I thanked her for telling me, told her to take care of herself, and that I’d talk to her again soon. She’d had a few days to get used to the idea, but it had just been dropped on me, and I couldn’t talk anymore.

I felt numb, unbelieving. I had to find Don. He was on campus somewhere, I didn’t know where. I walked rapidly through the kitchen, telling John only that I was going to find Don. I didn’t want to stop and chat with him, and I hoped that no one would see me on campus and expect pleasantries. Don wasn’t in his office. Or the library. Or the student union. A student we both knew met me at the door of the cafeteria with a loud, “Smile! Don’t look so down!” I acted as if nothing at all had been said, and kept on walking. Screw images, anyway. Gossip would go around again now, that I was bitchy and a malcontent, impossible to get on with. These were probably the same people who pasted those idiot yellow smile stickers on everything.

I walked back down the alley toward the house, hating Pella, hating being away from Berkeley. The autumn leaves were on the ground, beautiful, composed for a picture postcard. This was a town with every hair in place. All a facade, as a defense against the real life, the feelings they couldn’t cope with. I never in my life felt more alone.

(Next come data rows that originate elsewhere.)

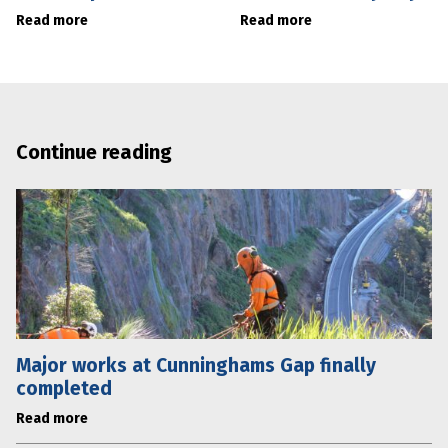
Read more
Read more
Continue reading
Major works at Cunninghams Gap finally
completed
Read more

I walked into the kitchen and over to John and hugged him, hard. I needed a warm, receptive body, someone to hold me. I started to cry. As I pressed my head against his shoulder, he stiffened, as if he’d been totally forbidden to touch me. I looked at his face through my tears: his eyes had terror in them, and his mouth retained that same insipid grin it always had. I sobbed noisily. “My best friend just died,” I managed. I wanted to add: Hold me, hold me; forget about the god-damned roles — student/faculty wife; older woman/younger man; married woman/single man; straight/gay. I’m a human being, and I hurt. He stood before me and accommodated. I was not grateful. I panicked: I’ve got to get out of here. This place is crazy. They’re all crazy. I’m going crazy, too. How can you live, be alive, and not see depression or sickness or anger or death? How can I live here, in this town, and deny half of life?

Was it true that Tchad was dead? I had to leave, to be around friends who could hold me and tell me, again and again if I needed it, that it was so. I had not to deny it, to incorporate it somehow. I needed to be around people who’d known him, to see his body, to hear his friends use the past tense about him. It was as if his death was a rumor, and when we went to Berkeley at Christmas, he’d be there.

I went into the spare bedroom and sat down in front of the typewriter. John would have to cope as best he could; I was barely hanging on. I was in no shape to explain, or play hostess. I wrote to everyone I knew, each of my friends who’d known him. I gathered them all around me, as the sun went down over the Iowa cornfields, and wondered how I would get through it. I wondered if my letters made sense, if they were coherent at all. If I’d written what I’d felt, I’d have taken one large sheet of white paper and have said only:

Tchad is dead.

In my mind, the city of Berkeley had been reduced to rubble; it might as well have been fire-bombed. Tchad was Berkeley to me, the reason we went back there. Without friends in it, a city is nothing more than a name, a silent stand of buildings. I knew, on some level, that I had other friends in Berkeley, but I couldn’t remember who they were. That they were still alive, probably still there for me, seemed unreal.

Don came in and knelt beside my chair and asked very softly: “Which one was it?” Oh my god how I loved Don, his tenderness, his strength, his never asking me to deny how I felt.

It was all I could do to say, “Tchad,” as continuous tears wet my face, my shirt, my hands.

“Come lie down with me,” he said.

I let myself be led back into our bedroom, where we lay down on the waterbed. I snuggled into him and cried and cried. Tchad had shipped us our bed from San Francisco. For the next few days, everything would become a reminder of Tchad.